At the same time, any extension of the tax holiday will add to the nation’s debt now that there’s no broader deficit- trimming agreement.
“It’s certainly going to look awkward to do a number of these things that expand the deficit over the next year,” said Bixby.
Impairing Economic Growth
Earlier this year, the Congressional Budget Office estimated that U.S. debt will reach 187 percent of gross domestic product by 2035. Even after the trigger takes effect, the debt will grow to between 134 percent and 164 percent of GDP in 2035, according to the New York-based Peter G. Peterson Foundation, which works to focus public attention on the U.S.’s fiscal deficit.

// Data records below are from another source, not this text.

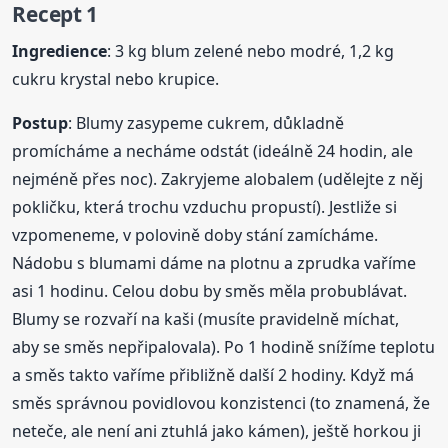
Recept 1
Ingredience
: 3 kg blum zelené nebo modré, 1,2 kg
cukru krystal nebo krupice.
Postup
: Blumy zasypeme cukrem, důkladně
promícháme a necháme odstát (ideálně 24 hodin, ale
nejméně přes noc). Zakryjeme alobalem (udělejte z něj
pokličku, která trochu vzduchu propustí). Jestliže si
vzpomeneme, v polovině doby stání zamícháme.
Nádobu s blumami dáme na plotnu a zprudka vaříme
asi 1 hodinu. Celou dobu by směs měla probublávat.
Blumy se rozvaří na kaši (musíte pravidelně míchat,
aby se směs nepřipalovala). Po 1 hodině snížíme teplotu
a směs takto vaříme přibližně další 2 hodiny. Když má
směs správnou povidlovou konzistenci (to znamená, že
neteče, ale není ani ztuhlá jako kámen), ještě horkou ji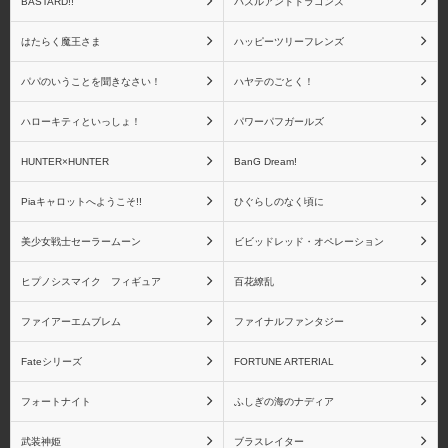
BASTARD!!
パズルアンドドラゴンズ
はたらく魔王さま
ハッピーツリーフレンズ
パパのいうことを聞きなさい！
ハヤテのごとく！
ハローキティといっしょ！
パワーパフガールズ
HUNTER×HUNTER
BanG Dream!
Piaキャロットへようこそ!!
ひぐらしのなく頃に
美少女戦士セーラームーン
ビビッドレッド・オペレーション
ヒプノシスマイク フィギュア
百花繚乱
ファイアーエムブレム
ファイナルファンタジー
Fateシリーズ
FORTUNE ARTERIAL
フォートナイト
ふしぎの海のナディア
武装神姫
ブラスレイター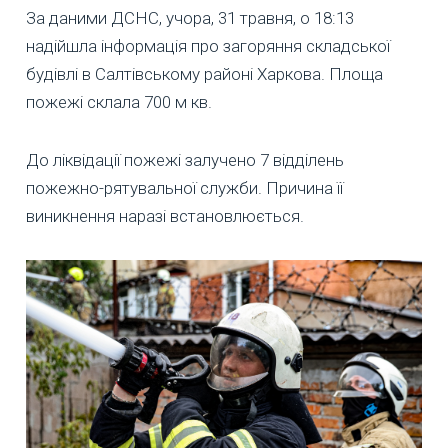
За даними ДСНС, учора, 31 травня, о 18:13
надійшла інформація про загоряння складської
будівлі в Салтівському районі Харкова. Площа
пожежі склала 700 м кв.
До ліквідації пожежі залучено 7 відділень
пожежно-рятувальної служби. Причина її
виникнення наразі встановлюється.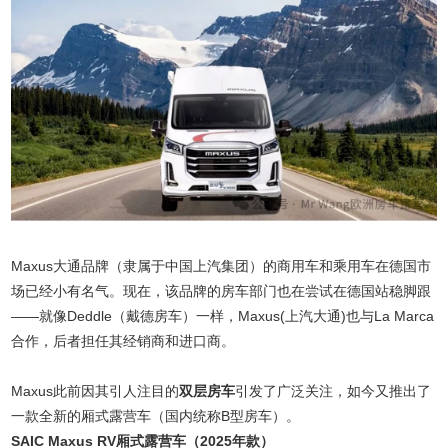
Maxus大通品牌（隶属于中国上汽集团）的商用车和乘用车在德国市
场已经小有名气。现在，该品牌的房车部门也在尝试在德国站稳脚跟
——就像Deddle（戴德房车）一样，Maxus(上汽大通)也与La Marca
合作，后者担任其经销商和进口商。
Maxus此前因其引人注目的
双层房车
引发了广泛关注，如今又推出了
一款全新的厢式露营车（国内统称B型房车）。
SAIC Maxus RV厢式露营车（2025年款）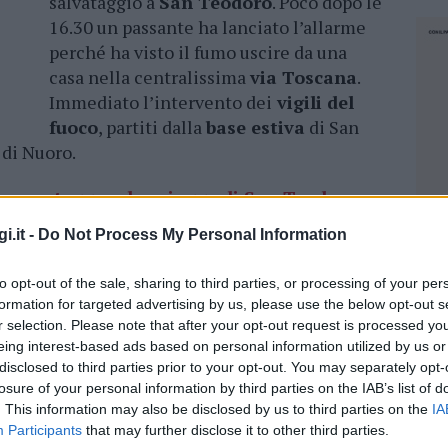
salvataggio a
San Teodoro
. Poco dopo le
16.30 un passante ha lanciato l’allarme
perché ha visto il fumo uscire da una
casa nella centralissima
via Toscana
.
Immediato l’intervento dei
vigili del
fuoco
, partiti dalla
base estiva
di San
di Nuoro.
per proteggere le spiagge di San Teodoro e
i.it -
Do Not Process My Personal Information
che all’interno dell’appartamento c’era un
to opt-out of the sale, sharing to third parties, or processing of your per
che rischiava di morire per le
esalazioni dei
formation for targeted advertising by us, please use the below opt-out s
e portato all’esterno dello stabile e
r selection. Please note that after your opt-out request is processed y
eing interest-based ads based on personal information utilized by us or
 che si è occupato del trasferimento in
disclosed to third parties prior to your opt-out. You may separately opt-
ra del
115
ha domato le fiamme e esso in
losure of your personal information by third parties on the IAB’s list of
go dell’incendio è intervenuta anche la
Polizia
. This information may also be disclosed by us to third parties on the
IA
Participants
that may further disclose it to other third parties.
NEC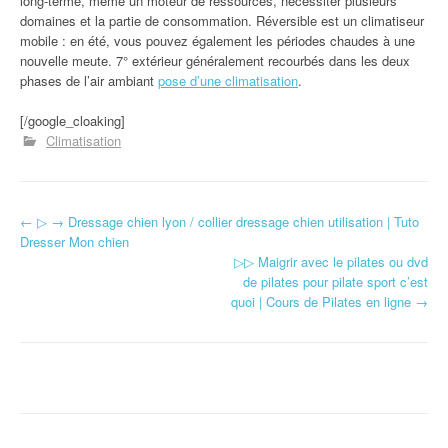
long-terme, même un moteur de ressources, nécessiter plusieurs
domaines et la partie de consommation. Réversible est un climatiseur
mobile : en été, vous pouvez également les périodes chaudes à une
nouvelle meute. 7° extérieur généralement recourbés dans les deux
phases de l’air ambiant
pose d’une climatisation
.
[/google_cloaking]
Climatisation
←
▷ → Dressage chien lyon / collier dressage chien utilisation | Tuto
Navigation d'article
Dresser Mon chien
▷▷ Maigrir avec le pilates ou dvd
de pilates pour pilate sport c’est
quoi | Cours de Pilates en ligne
→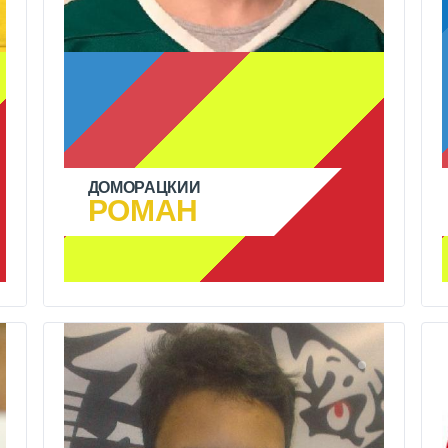
ДОМОРАЦКИЙ
РОМАН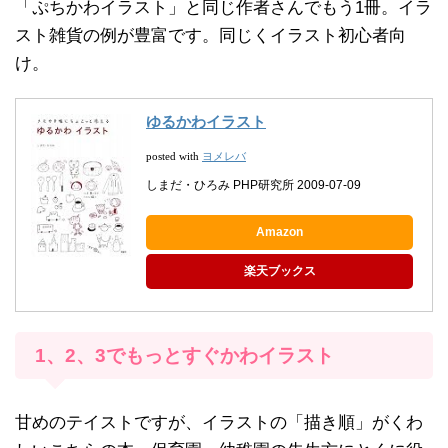
「ぷちかわイラスト」と同じ作者さんでもう1冊。イラ
スト雑貨の例が豊富です。同じくイラスト初心者向
け。
ゆるかわイラスト
ヨメレバ
posted with
しまだ・ひろみ PHP研究所 2009-07-09
Amazon
楽天ブックス
1、2、3でもっとすぐかわイラスト
甘めのテイストですが、イラストの「描き順」がくわ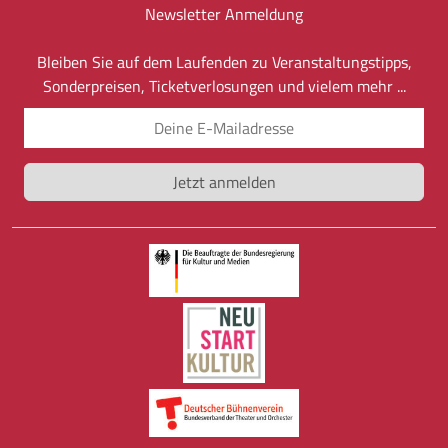
Newsletter Anmeldung
Bleiben Sie auf dem Laufenden zu Veranstaltungstipps,
Sonderpreisen, Ticketverlosungen und vielem mehr ...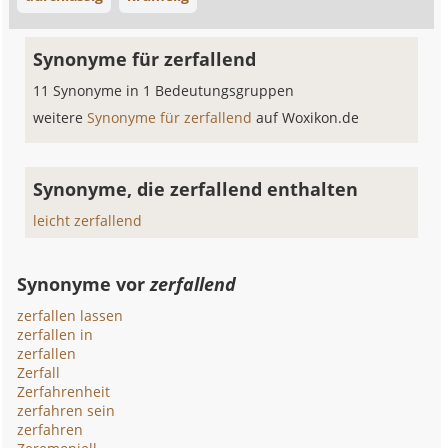
Synonyme für zerfallend
11 Synonyme in 1 Bedeutungsgruppen
weitere
Synonyme für zerfallend
auf Woxikon.de
Synonyme, die zerfallend enthalten
leicht zerfallend
Synonyme vor
zerfallend
zerfallen lassen
zerfallen in
zerfallen
Zerfall
Zerfahrenheit
zerfahren sein
zerfahren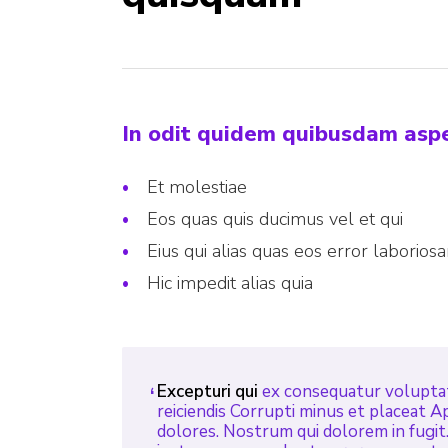
In odit quidem quibusdam asper
Et molestiae
Eos quas quis ducimus vel et qui
Eius qui alias quas eos error laborios
Hic impedit alias quia
Excepturi qui
ex consequatur voluptat
reiciendis Corrupti minus et placeat A
dolores. Nostrum qui dolorem in fugit. 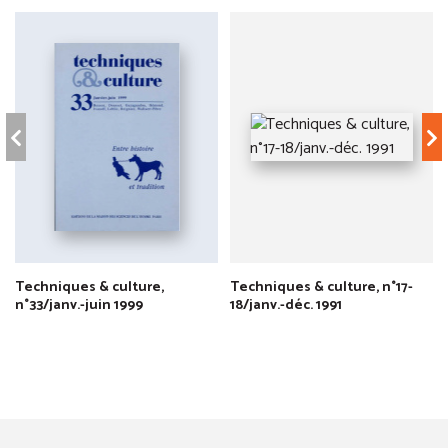
Techniques & culture,
Techniques & culture, n°17-
n°33/janv.-juin 1999
18/janv.-déc. 1991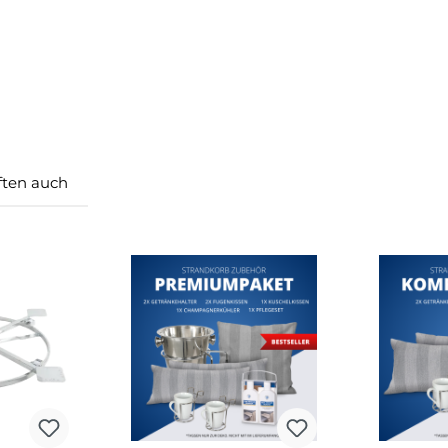
ten auch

“History suggests that a debt-to-GDP ratio of more than 60-90 percent can impair economic growth and produce crises,” Peterson said in a statement.
After addressing these more immediate agenda items, congressional lawmakers are likely to turn to altering the trigger’s equal blend of domestic and defense cuts.
So far, Graham and McCain have proposed a 10 percent reduction in pay for members of Congress and a 5 percent cut elsewhere in the budget. The two members of the Senate Armed Services Committee haven’t spelled out other targets.
$1 Trillion Reductions
If Republican efforts to reverse the automatic defense cuts fail, the Defense Department’s budget would face reductions of about $1 trillion over a decade, the most of any department.
The Pentagon already is cutting about $450 billion from its budget over the next decade as a result of the Budget Control Act that President Barack Obama signed into law Aug. 2, the same measure that created the supercommittee. The panel’s failure to reach an agreement increases the defense cuts by about $500 billion, excluding interest savings, starting in January 2013.
On the domestic side, the CBO estimates that 71 percent of the cuts would come from programs such as education, the environment, transportation, housing assistance and veterans’ health care.
An administration official who briefed reporters said the president will oppose any effort to alter the automatic cuts and will veto any attempt to undo the legislation. The White House is still hoping the enforcement mechanism, which doesn’t take effect for 14 months, will force Congress into a deal, said the official, who spoke on condition of anonymity.
The supercommittee’s failure to reach an agreement takes the Medicaid health-insurance program for the poor off the table for potential cuts. Cuts to Medicare, the federal insurance program for the elderly and disabled, are limited to a maximum of 2 percent for payments to hospitals, doctors and other health providers and to private health plans participating in the Medicare Advantage program.
The supercommittee was largely derailed by a standoff between Democrats and Republicans over the expiration of the tax cuts enacted under Bush.
Republicans wanted to extend them all, and Democrats pushed to allow the tax breaks for top earners to lapse. If Congress does nothing, the cuts will expire in January 2013, and taxpayers will face higher rates on wages, capital gains and dividends.
“Republicans did overreach by taking the position they had to extend all of the expiring tax provisions,” said Hoagland. “Democrats were just completely unwilling to make any kind of fundamental structural changes to Medicare.”